Una seggiola là in fondo…

 

Una seggiola là in fondo…

Ritornare ad essere parola. Con il rammemorante vivo ed intenso della giovinezza bastoni e barricate sbarre e chiavistelli cattedra e pensiero sempre altro ed alto. Io in cammino su Ronzinante e il gran naso a sfida, quali simboli e amici, per dirsi come nulla gettammo inutile al vento o troppo ardente al sole. Attesa giorni vani le corsie d’ospedale la sala operatoria il mondo immagini zoppicanti dalla finestra. Ognuno ha tanta storia e di questa, urlo disperato e fiero, se ne fa vanto…          

Oggi non sono fra di voi –“uno schianto non una lagna” – conosco però la solitudine che si preserva nonostante tutto comunità e quella seggiola di lato, là in fondo, è la mia dall’ottobre del 1960, fragile inquieta fedele. Erano tanti e feroci e cattivi a far tremare il selciato in quel pomeriggio di fine aprile, forse un lieve tremore s’insinuò lungo la schiena percorse braccia e gambe s’insinuò ma …, slacciandosi il cinturone, si disse ci disse: “Io non ho voglia di scappare, io resto!”. Restammo.

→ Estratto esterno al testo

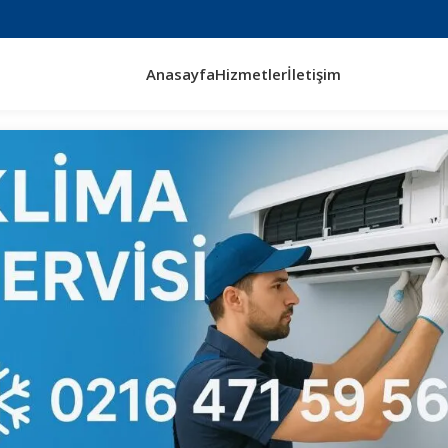
Anasayfa
Hizmetler
İletişim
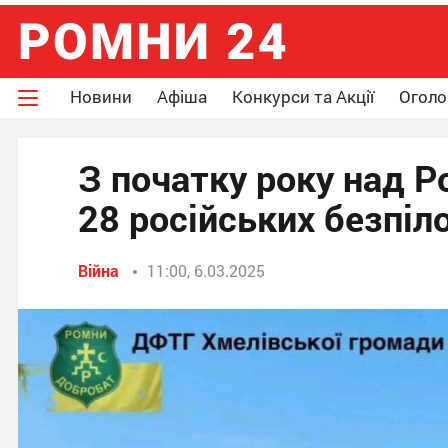
Новини
Афіша
Конкурси та Акції
Огол
З початку року над 
28 російських безпіл
Війна
11:00, 6.03.2025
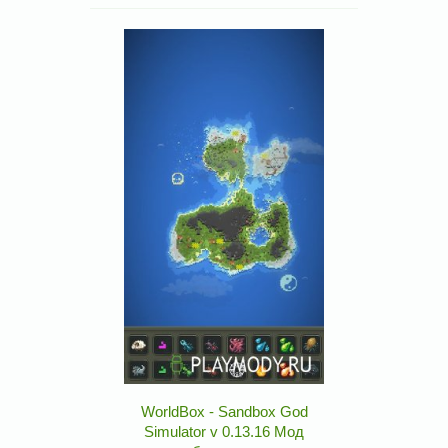
WorldBox - Sandbox God
Simulator v 0.13.16 Мод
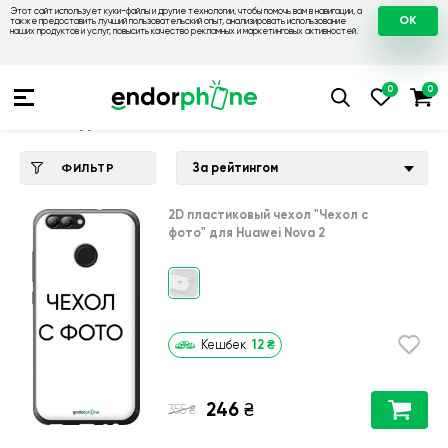
Этот сайт использует куки-файлы и другие технологии, чтобы помочь вам в навигации, а
OK
также предоставить лучший пользовательский опыт, анализировать использование
наших продуктов и услуг, повысить качество рекламных и маркетинговых активностей.
Купить чехол 💙💛
💙 Чехлы на Huawei
💛 Чехол для Huawe
Чехол для Huawei Nova 2
За рейтингом
ФИЛЬТР
2D пластиковый чехол
"Чехол с
фото"
для
Huawei Nova 2
12
₴
Кешбек
246
₴
₴
355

E siamo rimasti per oltre metà d’un secolo amaro.                                                                                                        

Altre scalinate e altro asfalto serpenti le rotaie del tram. Un anno dopo. Cielo terso e azzurro; l’aria frizzante annuncio di primavera. Non volemmo stracci rossi evitammo drappi neri fummo la prima fila di una giovinezza errabonda, nostalgia e futuro quel 1 di marzo a coniugarsi con la rivoluzione possibile. Valle Giulia. E con quel poster in ogni stanza nella mente nel cuore divenimmo storia anche se ci negarono il nome. Io c’ero e tanto basta. Così la facoltà di Giurisprudenza si trasformò in laboratorio idee combattenti coagulo di forze una visione del mondo. “Noi uomini d’oggi”. E, appena quindici giorni dopo, volarono panche dal tetto non perché condividemmo reazione vile e borghese ma in quanto fu il nostro cuore ardente a condividere comunque le illusioni di tanti coetanei chiamati a fare scudo ai nostri sogni grandi.

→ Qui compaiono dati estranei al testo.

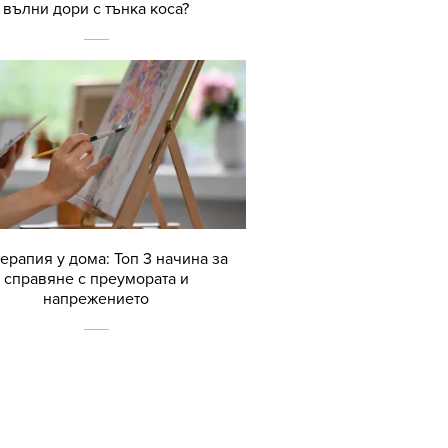
вълни дори с тънка коса?
терапия у дома: Топ 3 начина за
справяне с преумората и
напрежението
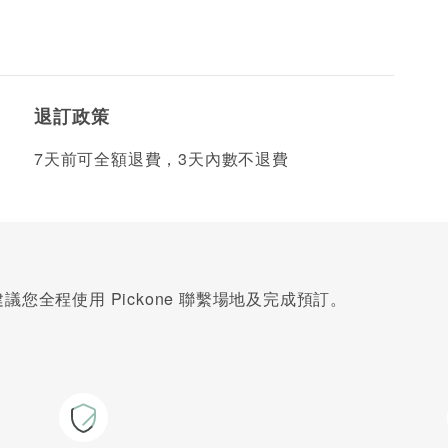
退訂政策
7天前可全額退費，3天內數不退費
您全程使用 Pickone 聯繫場地及完成預訂。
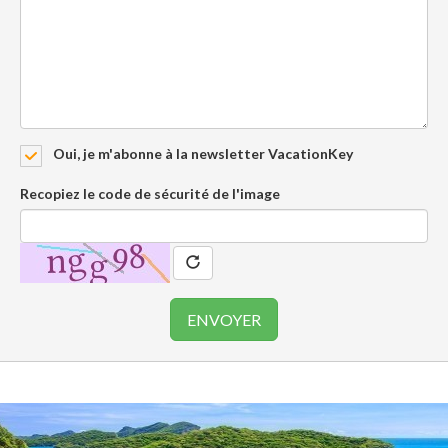
Oui, je m'abonne à la newsletter VacationKey
Recopiez le code de sécurité de l'image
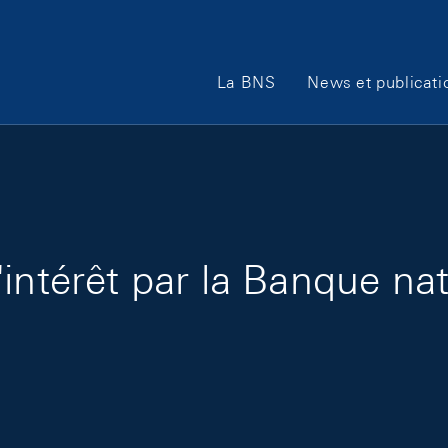
Main Navigation
La BNS
News et publicati
intérêt par la Banque nat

Intanto nuvole ad addensarsi cielo grigio autunno annuncio d’odio e di menzogna di sangue estraneo e di sangue nostro generosamente versato in un lavacro dove altri vollero rimestare e renderci diversi. Pagammo, lo so, se siamo qui fummo sì battuti ma non domi. E non furono sbarre e chiavistelli a precluderci le stelle. L’azzurro del mare lungo la costa estrema della nostra terra; l’azzurro a raccogliere il teschio con la rosa fra i denti. Chi può esserne dimentico? Al servizio dell’Idea, il rosso e il nero, non cerca padroni non schiavi orizzonti da travalicare…

Oggi Adriano parla, ci parla, con l’anagrafe avversa, in questo mondo che, a dirla con Nietzsche, “appartiene alla plebe”. Qualunque siano le sue parole che non si rendano vane sirene ma siano, in ciascuno di noi, carne ossa sangue, la promessa mantenuta alla nostra giovinezza premessa a ciò che fummo e volemmo essere. Un abbraccio.